The Government likes the idea of societies staying as mutuals owned by the members, but it also recognises that some of the restraints will have to go to allow them to compete.

The solution is to allow greater freedom and try to mitigate this by handing firmer reins to members.

The new freedoms include allowing societies to lend to small businesses, and letting them own insurance companies and raise more in the money markets.

Restraints will still apply. Loans to one-man businesses and partnerships will be restricted to a tiny percentage of their lending.

After the breakdown in relations between banks and small-business customers, who blamed banks for some of their ill fortune through the recession, you might think building societies were thanking their lucky stars that this was a forbidden area.

They know how hard it is to deal with defaulting mortgage borrowers, where at least there is a property to salvage. Lending to small businesses is a riskier business of which they have no experience.

They will be allowed to get involved only in household-related insurance - contents, building and mortgage payment protection. So it will be difficult to take over ready-made businesses as most will have motor and other insurance mixed in.

Everyone resents having insurance rammed down their throats as a condition of obtaining a tempting mortgage offer. The Government will at last put forward rules banning compulsory insurance-plus-mortgage packages. But most lenders have already abandoned this unpopular practice due to increasing resistance from home-buyers.

The Government wants to make societies more accountable to members. For instance, two seats on the board could be reserved for independent members and societies could be made to tell members about non-confidential bids.

But as annual meetings come round just once a year, it seems impractical to imagine that much real power can be transferred to the 'shareholders'.

Where it might just bite is if societies were given wider powers to distribute assets by paying a dividend, and offering discounts on services.

Mergers between societies may lead to a greater flutter of cash to mimic the Lloyds/ Cheltenham & Gloucester deal, in order to head off possible takeovers by outsiders.

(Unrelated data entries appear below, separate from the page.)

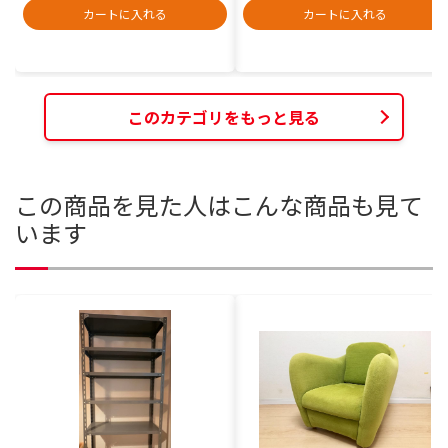
カートに入れる
カートに入れる
このカテゴリをもっと見る
この商品を見た人はこんな商品も見て
います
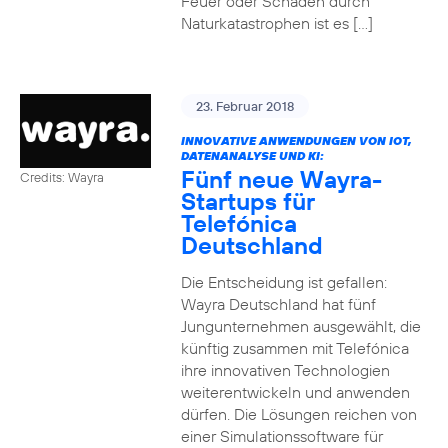
Feuer oder Schäden durch
Naturkatastrophen ist es […]
23. Februar 2018
INNOVATIVE ANWENDUNGEN VON IOT,
DATENANALYSE UND KI:
Fünf neue Wayra-
Credits: Wayra
Startups für
Telefónica
Deutschland
Die Entscheidung ist gefallen:
Wayra Deutschland hat fünf
Jungunternehmen ausgewählt, die
künftig zusammen mit Telefónica
ihre innovativen Technologien
weiterentwickeln und anwenden
dürfen. Die Lösungen reichen von
einer Simulationssoftware für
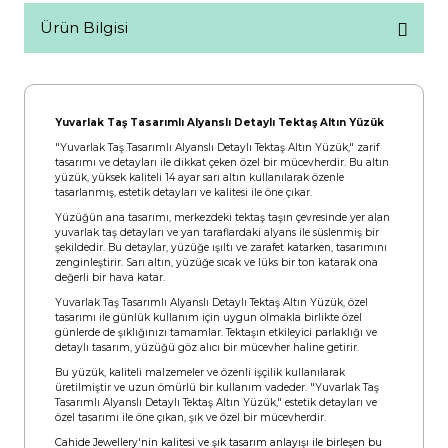
Ürün Bilgisi
Yuvarlak Taş Tasarımlı Alyanslı Detaylı Tektaş Altın Yüzük
"Yuvarlak Taş Tasarımlı Alyanslı Detaylı Tektaş Altın Yüzük," zarif
tasarımı ve detayları ile dikkat çeken özel bir mücevherdir. Bu altın
yüzük, yüksek kaliteli 14 ayar sarı altın kullanılarak özenle
tasarlanmış, estetik detayları ve kalitesi ile öne çıkar.
Yüzüğün ana tasarımı, merkezdeki tektaş taşın çevresinde yer alan
yuvarlak taş detayları ve yan taraflardaki alyans ile süslenmiş bir
şekildedir. Bu detaylar, yüzüğe ışıltı ve zarafet katarken, tasarımını
zenginleştirir. Sarı altın, yüzüğe sıcak ve lüks bir ton katarak ona
değerli bir hava katar.
Yuvarlak Taş Tasarımlı Alyanslı Detaylı Tektaş Altın Yüzük, özel
tasarımı ile günlük kullanım için uygun olmakla birlikte özel
günlerde de şıklığınızı tamamlar. Tektaşın etkileyici parlaklığı ve
detaylı tasarım, yüzüğü göz alıcı bir mücevher haline getirir.
Bu yüzük, kaliteli malzemeler ve özenli işçilik kullanılarak
üretilmiştir ve uzun ömürlü bir kullanım vadeder. "Yuvarlak Taş
Tasarımlı Alyanslı Detaylı Tektaş Altın Yüzük," estetik detayları ve
özel tasarımı ile öne çıkan, şık ve özel bir mücevherdir.
Cahide Jewellery'nin kalitesi ve şık tasarım anlayışı ile birleşen bu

But if society-by-society takeovers are to be more rewarding, the feared hot-money flows searching for the next takeover target will happen anyway.

The Government has been trying to make societies more competitive while retaining their slightly old-fashioned, safe co-operative aura. I fear it cannot do both, and may be able to do neither.

WHEN it comes to pensions, the most adventurous become, quite understandably, cautious.

This explains the success of with-profits funds, which add bonuses that can never be stripped out. These funds, which rely on the discretion of insurance company actuaries, will soon be edged out by a new breed, which rely on futures and options to provide guarantees.

NML's Safety First Fund, launched last week following a rule change on 1 July, uses income to buy guarantees that ensure the fund can drop no more than 5 per cent in a year. Gains are locked in and, while some up-side is sacrificed to buy the protection, there is no ceiling.

While individuals may not quite get to grips with the use of derivatives, they should - as does not seem the case with with-profits funds - be able to understand and appreciate the end result.